The Australian Uranium Association estimated that it is economically viable at current prices to recover about 4.5 million tonnes of uranium, enough to satisfy the entire Earth's electricity demand if it were used by today's reactors, for less than 1,200 years. The situation isn't nearly so bleak, however.
In the United States, there are nearly 80,000 tonnes of 5%-used fuel, and more than 700,000 tonnes of depleted uranium left over from enriching mined uranium. A 1,700 GWe all-electric U.S. energy economy could be powered by this ``waste'' in fast-neutron reactors for 450 years, or longer depending upon use of renewable sources. Used fuel is significantly more radiotoxic than depleted uranium, so it should be consumed first. Every country that has nuclear reactors has stocks of used fuel and depleted uranium.

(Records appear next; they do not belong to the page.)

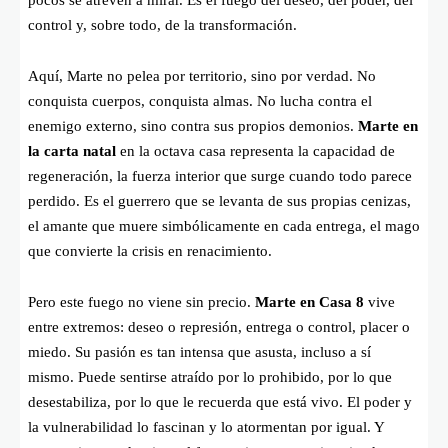
control y, sobre todo, de la transformación.
Aquí, Marte no pelea por territorio, sino por verdad. No
conquista cuerpos, conquista almas. No lucha contra el
enemigo externo, sino contra sus propios demonios.
Marte en
la carta natal
en la octava casa representa la capacidad de
regeneración, la fuerza interior que surge cuando todo parece
perdido. Es el guerrero que se levanta de sus propias cenizas,
el amante que muere simbólicamente en cada entrega, el mago
que convierte la crisis en renacimiento.
Pero este fuego no viene sin precio.
Marte en Casa 8
vive
entre extremos: deseo o represión, entrega o control, placer o
miedo. Su pasión es tan intensa que asusta, incluso a sí
mismo. Puede sentirse atraído por lo prohibido, por lo que
desestabiliza, por lo que le recuerda que está vivo. El poder y
la vulnerabilidad lo fascinan y lo atormentan por igual. Y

IFR extracts 99% of the energy immanent in mined uranium but today's reactors extract only 0.6%. The price of uranium would contribute the same cost to the delivered electricity price from IFR-type reactors if it were to increase 167 fold. Uranium could be economically extracted from lower quality ores, or from seawater, where there is estimated to be at least a thousand times more than could be extracted from land. Another low-quality ore is coal-fired power plant waste, which contains nineteen times more energy in the form of uranium and thorium than was extracted by burning the coal. Thorium, four times more common than uranium, can be converted to fissile fuel by neutron transmutation in a fast-spectrum reactor. Nuclear fission is an effectively inexhaustible source of energy.
Nuclear fission is an effectively inexhaustible source of energy
It is possible to breed about 5% more fuel from uranium than is consumed, but only about 1% more from thorium, so thorium should not be used before sufficient reactors are in service.
The first two goals of the IFR project were safety and waste mitigation. The third was fuel economy.